The Association of European Businesses said Thursday it opposes US unilateral economic sanctions and called on the European Union, the United States and Russia to leave business out of politics.
On Wednesday, US President Donald Trump signed into law a new bill imposing additional sanctions against Russia, Iran and North Korea. Earlier, the bill was overwhelmingly approved by Senate and the House of Representatives.
The sanctions target Russia’s defense, intelligence, mining, shipping and railway industries and restricts dealings with Russian banks and energy companies. The bill also stressed that the United States would continue to oppose the construction of the Nord Stream 2 natural gas pipeline. The law also limits the US president’s ability to ease any sanctions on Russia by requiring Congressional approval to lift any restrictions.
“The Association of European Businesses expresses its disagreement over US economic sanctions. The Association is convinced that business is one of the most important connecting links between states and people, and the principle of free trade should not be restricted by such measures,” the AEB said in a statement.
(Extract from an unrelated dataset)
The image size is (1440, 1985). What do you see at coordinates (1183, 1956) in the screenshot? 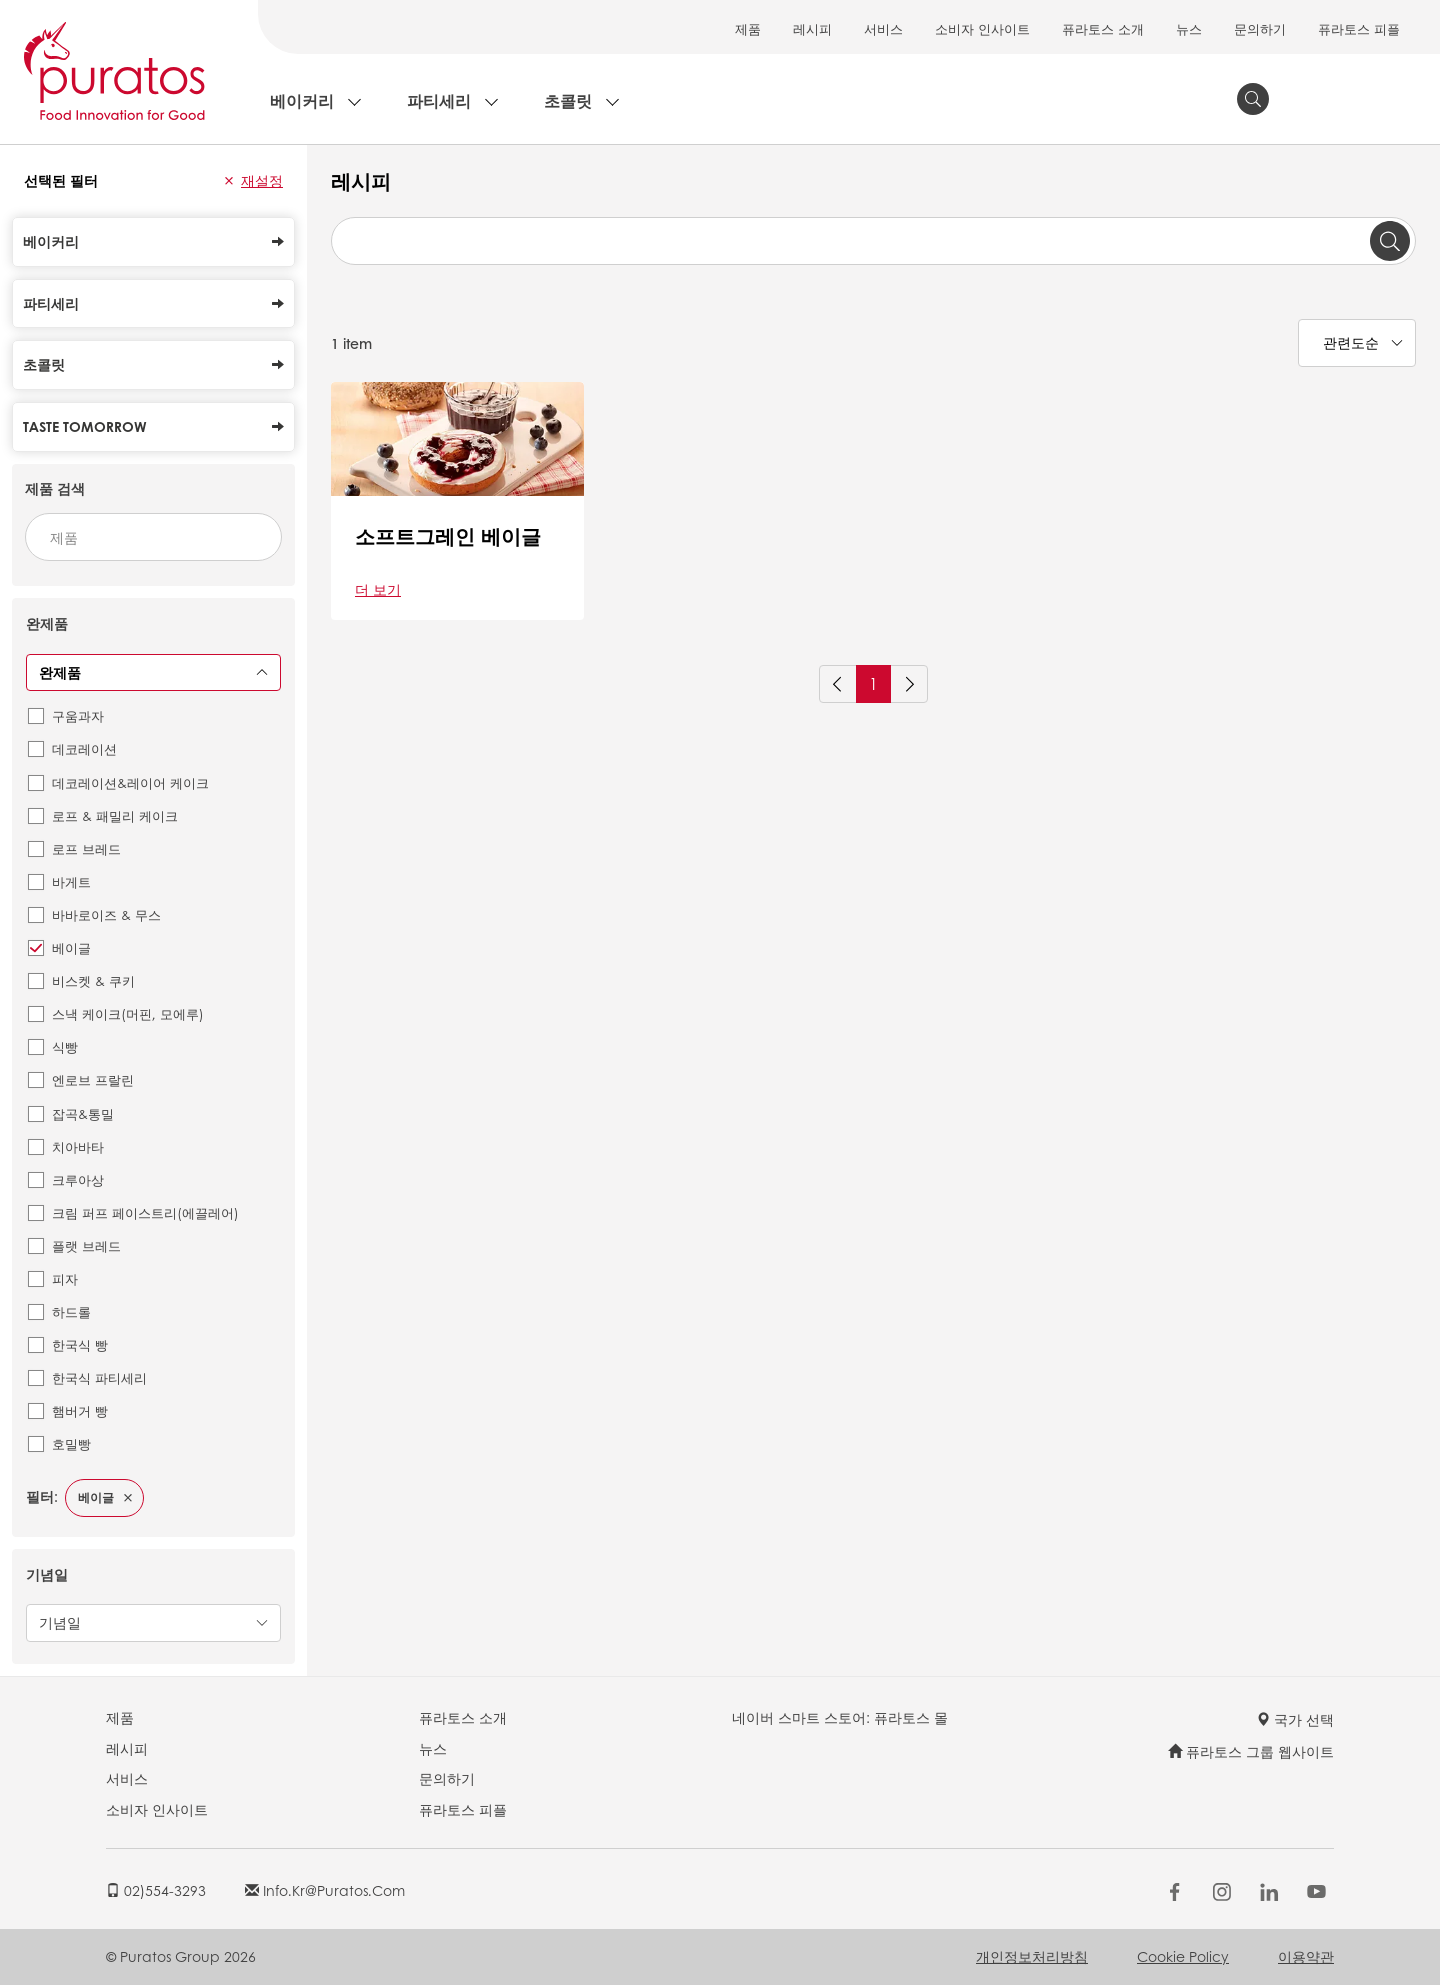 I see `Cookie Policy` at bounding box center [1183, 1956].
The bill has been criticized by the European Union, particularly due to the concerns that the new sanctions will impact its economic interests, especially its energy cooperation with Russia. France and Germany have spoken out against the bill as it affects European industries while advancing US commercial interests.
“The Association calls on the Heads of States and Governments of the EU, the USA and Russia to define a new policy, leaving business out of politics and finding a common, mutually acceptable, solution in the spirit of peace and conciliation,” the statement said.
Earlier, the Russian Foreign Ministry described the new sanctions as “absolutely illegitimate” and responded with its countermeasures, suspending the use of all US Embassy warehouses and its compound in Moscow. Russia also mandated that the US cut the size of its diplomatic staff in Russia by 755 people by September 1.
In April, Gazprom’s subsidiary Nord Stream 2 AG signed a deal with French Engie, UK’s Royal Dutch Shell, Austria’s OMV and Germany’s Uniper and Wintershall, which agreed to provide part of long-term financing of the gas pipeline project, estimated at 9.5 billion euros ($10.6 billion).
The Nord Stream 2 project presumes the construction of two gas pipelines with a combined annual capacity of 55 billion cubic meters of gas. The new pipeline is planned to be laid along the existing Nord Stream pipeline route from the Russian coast through the Baltic Sea, on to a hub in Germany.